ケイトリン・クラーク

通算20回目の「20得点10アシスト」はリーグ史上最多です──クラークが29点10アシスト、フィーバーが98対87でウィングスを退け4位を死守

 

8月14日にインディアナポリスで行われたフィーバー対ウィングスは、98対87でフィーバーが勝ちました。ただ、この夜いちばん重い意味を持った数字は勝敗でも得点差でもありません。クラークが29得点10アシストをマークし、1試合で20得点10アシスト以上を記録した試合が通算20回目に到達したことです。これはWNBA史上最多で、彼女自身が持つ記録の更新でもあります。歴代最多の数字が、キャリア3年目の途中でここまで積み上がっている。その事実だけで、この試合はただの1勝ではなくなりました。

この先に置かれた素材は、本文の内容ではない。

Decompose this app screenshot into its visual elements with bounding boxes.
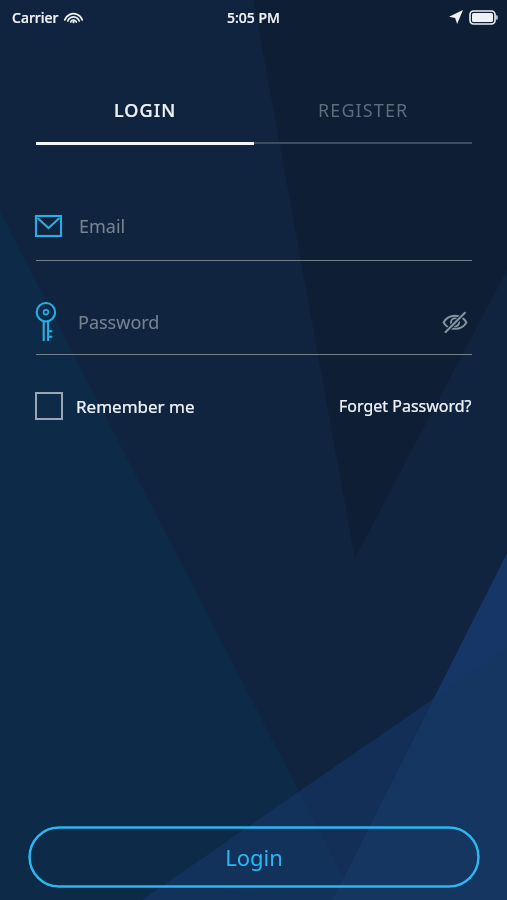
staticText: REGISTER (318, 98, 409, 123)
staticText: LOGIN (114, 98, 177, 123)
staticText: 5:05 PM (227, 8, 280, 27)
staticText: Password (78, 310, 438, 335)
staticText: Forget Password? (339, 395, 472, 417)
staticText: Email (79, 214, 126, 239)
button[interactable]: Show password (438, 305, 472, 339)
button[interactable]: Email (36, 205, 472, 261)
staticText: Login (225, 842, 283, 872)
button[interactable]: Login (28, 826, 480, 888)
button[interactable]: LOGIN (36, 98, 254, 123)
button[interactable]: REGISTER (254, 98, 472, 123)
button[interactable]: Remember me (36, 393, 195, 419)
staticText: Remember me (76, 395, 195, 418)
staticText: Carrier (12, 8, 59, 27)
button[interactable]: Forget Password? (339, 395, 472, 417)
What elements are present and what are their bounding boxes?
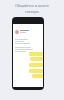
staticText: Общайтесь и шлите — [15, 3, 49, 8]
button[interactable]: App preview — [12, 17, 44, 90]
staticText: стикеры — [25, 9, 39, 14]
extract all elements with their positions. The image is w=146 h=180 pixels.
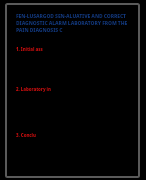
other: Report page (5, 3, 140, 178)
button[interactable]: 1. Initial ass (16, 44, 45, 54)
staticText: 3. Conclu (16, 132, 36, 138)
staticText: 2. Laboratory in (16, 86, 51, 92)
button[interactable]: 3. Conclu (16, 130, 38, 140)
staticText: PAIN DIAGNOSIS C (16, 27, 63, 34)
button[interactable]: 2. Laboratory in (16, 84, 53, 94)
staticText: DIAGNOSTIC ALARM LABORATORY FROM THE (16, 20, 128, 27)
staticText: FEN-LUSARGOD SEN-ALUATIVE AND CORRECT (16, 13, 126, 20)
staticText: 1. Initial ass (16, 46, 43, 52)
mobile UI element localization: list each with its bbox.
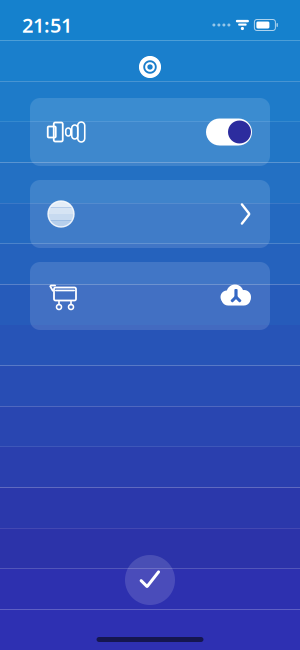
button[interactable]: Sound [30,98,270,166]
button[interactable]: Confirm [125,555,175,605]
button[interactable]: Cart download [30,262,270,330]
staticText: 21:51 [22,12,72,38]
button[interactable]: Profile [30,180,270,248]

第3クォーターに16点、勝負を決めたのは第4クォーターの15対2

クラークの29得点のうち16点は、第3クォーターに固まっています。ベッカーズと打ち合いになったこのクォーターは、どちらも突き放せないまま終わりました。試合が動いたのは第4クォーターの入りです。フィーバーが15対2のランを決め、締めくくったのはクラークのこの試合2本目の3ポイント。3点のビハインドが一気に78対68のリードへ引っくり返りました。

ダラスは78対73まで詰め寄りましたが、インディアナがすぐに4点を連取して残り4分37秒で82対73。ここから逆転は起きませんでした。

  • クラーク:29得点10アシスト(うち第3クォーターに16得点)
  • ボストン:16得点12リバウンド(うち第4クォーターに10得点)
  • ミッチェル:23得点。20得点以上が18試合連続となり、自身が持つWNBAのシーズン記録をさらに更新しました。歴代でもウィルソンの20試合連続に次ぐ2位の長さです
  • ハリス:フィールドゴール5本中5本成功で15得点。しかもその5本すべてが3ポイントでした。直近6試合はフィールドゴールが1本も決まっていなかった選手の一撃です
  • ベッカーズ:29得点6リバウンド6アシストでウィングスを牽引
  • オグンボワレ:20得点

前の記録保持者は436試合、クラークは42試合目で並びました

20得点10アシスト以上の試合数は、もともとバンダースルートが通算10回で歴代最多でした。クラークがその10回に並んだのは2025年5月、キャリア42試合目のことです。バンダースルートが436試合かけて積んだ数字に、400試合近く少ない出場数で追いついた計算になります。

そこからさらに1年3か月で、通算は20回まで倍増しました。得点とアシストを同時に二桁へ乗せるというのは、シュートを打つ役とパスを配る役を1人で兼ねているという意味です。普通は片方に寄ります。エースは点を取り、司令塔はパスを出す。クラークの記録が特異なのは、その分業をずっと拒み続けている点にあると思います。

4位を半ゲーム差で守り、木曜には今季最後の再戦です

フィーバーは直近10試合で8勝。8チームが進出するプレーオフの第4シードを、ドリームに半ゲーム差をつけて保持しています。順位表の位置がそのまま初戦のホームコートに直結する時期なので、この勝ち方は大きいはずです。

一方のウィングスは直近10試合で3勝7敗。ミスティクスと並んで7位タイに後退しました。ベッカーズが29点を取っても勝ち切れないという現実は、チーム構成の話として次のオフに持ち越されるテーマになりそうです。

そして両者は木曜、ダラスで今季最後の対戦を迎えます。順位争いの直接対決が、そのままクラークとベッカーズの3度目の顔合わせになる。プレーオフ前にこれ以上わかりやすいカードはありません。

今後の試合予定

フィーバーは日曜にアトランタへ遠征し、ドリームと直接対決します。4位争いの当事者同士なので、こちらも実質的な順位決定戦です。ウィングスは月曜にホームでゴールデンステートを迎えます。そして木曜、ダラスでフィーバー対ウィングスの今季最終戦です。